Objective: Cognitive and emotional dimensions of the physician-patient relationship (working alliance) were examined in relation to patients' beliefs about the usefulness of treatment (perceived utility), patients' beliefs about being able to adhere to treatment (adherence self-efficacy beliefs), patients' follow through on their treatment plan (adherence), and patients' satisfaction.

Methods: Participants were 51 men and 67 women who averaged 38.9 years of age (S.D.=12.28). Seventy-two were Euro-American, 23 African-American, 6 Asian-American, 11 Hispanic, and 6 "Other." They reported an average of 7.3 years (S.D.=7.48) since being diagnosed with a chronic medical illness and an average of 7.1 (S.D.=4.88) visits to their doctor within the last year. Patients' conditions included HIV+/AIDS, hypertension, diabetes, asthma, and cancer.

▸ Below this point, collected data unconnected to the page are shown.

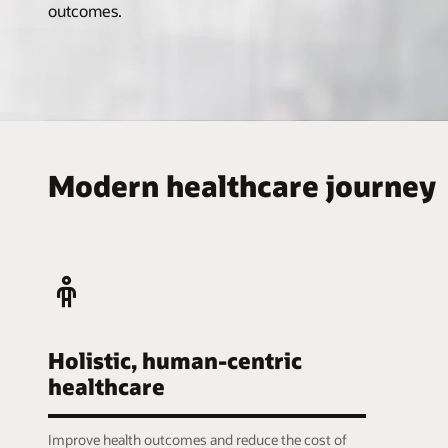
outcomes.
Modern healthcare journey
Holistic, human-centric
healthcare
Improve health outcomes and reduce the cost of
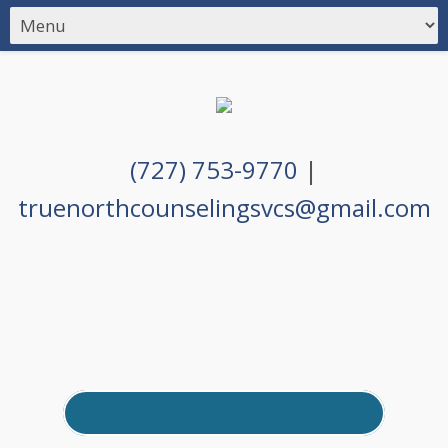
(727) 753-9770
|
truenorthcounselingsvcs@gmail.com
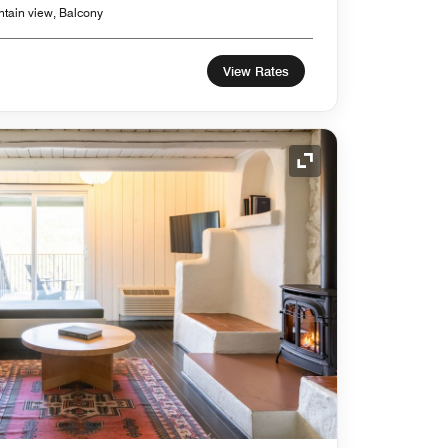
ntain view, Balcony
View Rates
Expand Icon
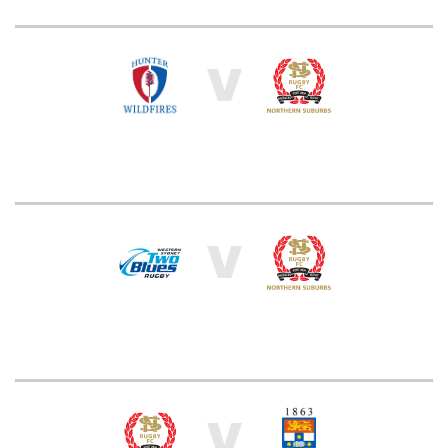
V
V
V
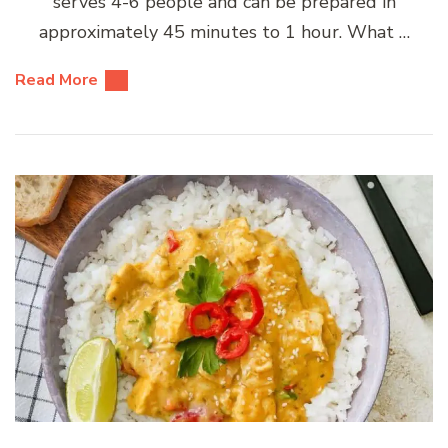
serves 4-6 people and can be prepared in
approximately 45 minutes to 1 hour. What …
Read More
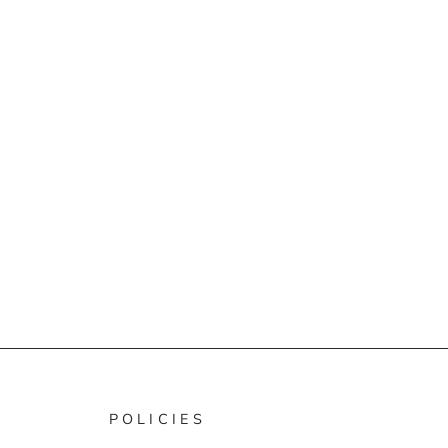
POLICIES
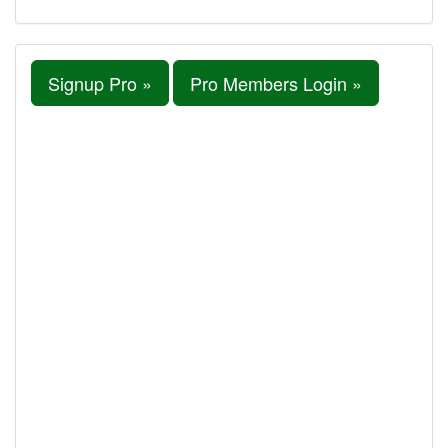
Signup Pro »
Pro Members Login »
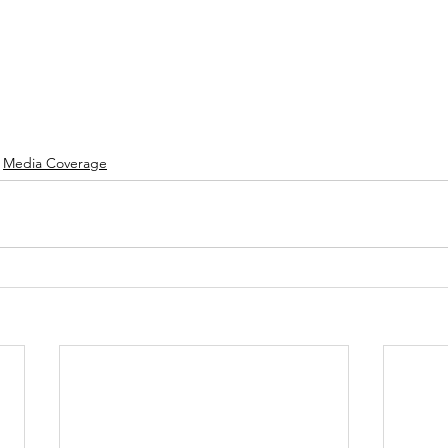
Media Coverage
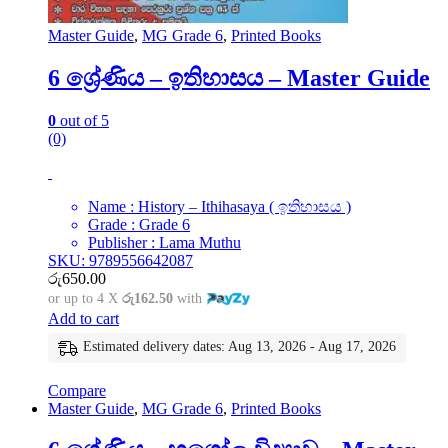
Master Guide
,
MG Grade 6
,
Printed Books
6 ශ්‍රේණිය – ඉතිහාසය – Master Guide
0
out of 5
(0)
Name : History – Ithihasaya ( ඉතිහාසය )
Grade : Grade 6
Publisher : Lama Muthu
SKU: 9789556642087
රු
650.00
or up to 4 X
රු162.50
with
Add to cart
Estimated delivery dates: Aug 13, 2026 - Aug 17, 2026
Compare
Master Guide
,
MG Grade 6
,
Printed Books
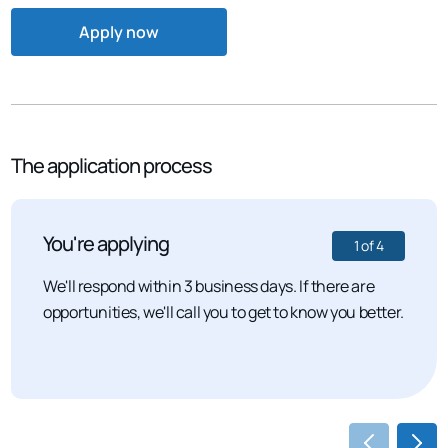
Apply now
The application process
You're applying
1
of
4
We'll respond within 3 business days. If there are
opportunities, we'll call you to get to know you better.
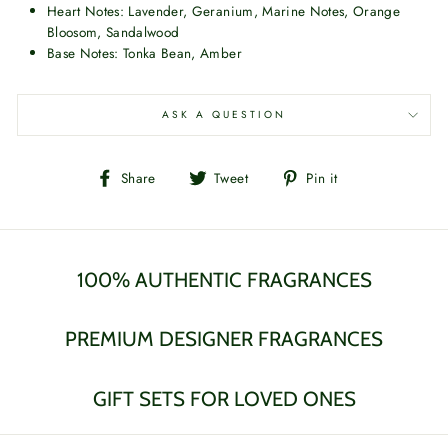
Heart Notes: Lavender, Geranium, Marine Notes, Orange
Bloosom, Sandalwood
Base Notes: Tonka Bean, Amber
ASK A QUESTION
Share
Tweet
Pin
Share
Tweet
Pin it
on
on
on
Facebook
Twitter
Pinterest
100% AUTHENTIC FRAGRANCES
PREMIUM DESIGNER FRAGRANCES
GIFT SETS FOR LOVED ONES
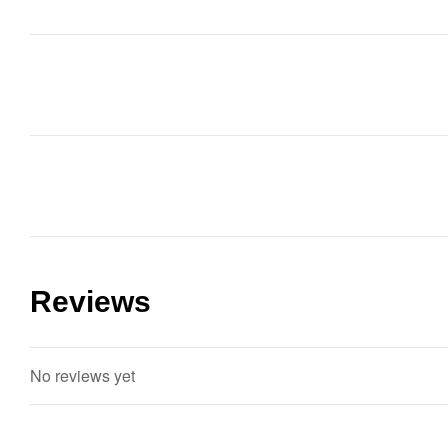
Reviews
No reviews yet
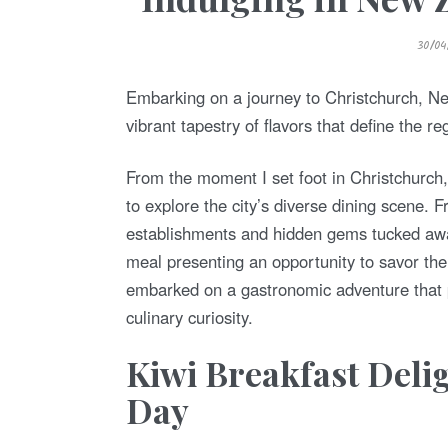
P
30/04
O
S
T
E
Embarking on a journey to Christchurch, Ne
D
O
vibrant tapestry of flavors that define the re
N
From the moment I set foot in Christchurc
to explore the city’s diverse dining scene. 
establishments and hidden gems tucked away
meal presenting an opportunity to savor the
embarked on a gastronomic adventure that p
culinary curiosity.
Kiwi Breakfast Delig
Day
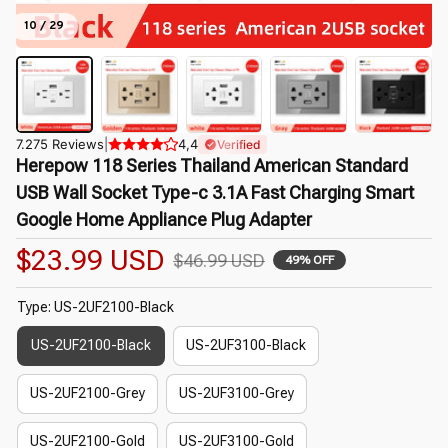
10 / 29
7.275 Reviews
|
4,4
Verified
Herepow 118 Series Thailand American Standard 
USB Wall Socket Type-c 3.1A Fast Charging Smart 
Google Home Appliance Plug Adapter
$23.99 USD
$46.99 USD
49% OFF
Type: US-2UF2100-Black
US-2UF2100-Black
US-2UF3100-Black
US-2UF2100-Grey
US-2UF3100-Grey
US-2UF2100-Gold
US-2UF3100-Gold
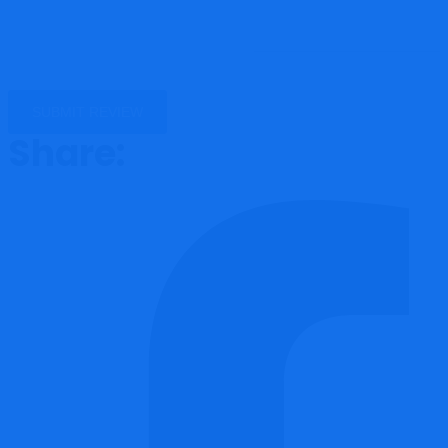
Share:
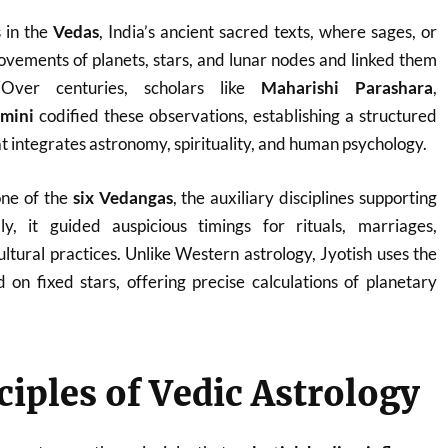
s in the
Vedas
, India’s ancient sacred texts, where sages, or
ovements of planets, stars, and lunar nodes and linked them
 Over centuries, scholars like
Maharishi Parashara
,
imini
codified these observations, establishing a structured
t integrates astronomy, spirituality, and human psychology.
one of the
six Vedangas
, the auxiliary disciplines supporting
ly, it guided auspicious timings for rituals, marriages,
ltural practices. Unlike Western astrology, Jyotish uses the
d on fixed stars, offering precise calculations of planetary
ciples of Vedic Astrology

Results: Results show moderate to strong relationships between working alliance and perceived utility (r=0.63, P<0.001), self-efficacy (r=0.47, P<0.001), adherence (r=0.53, P<0.001), and satisfaction (r=0.83, P<0.001). Regression analyses showed that ratings of the working alliance (SB=0.25, P<0.005) and self-efficacy beliefs (SB=0.48, P<0.001) predicted patient adherence and that working alliance ratings (SB=0.83, P<0.001) also predicted patient satisfaction.

Conclusion: The working alliance can be measured in medical care and appears to be strongly associated with patients' adherence to and satisfaction with treatment.

Practice implications: The working alliance is important in medical treatment, as it is associated with patient adherence and satisfaction. Patients' self-efficacy ought to be assessed and promoted as it is also associated with treatment adherence.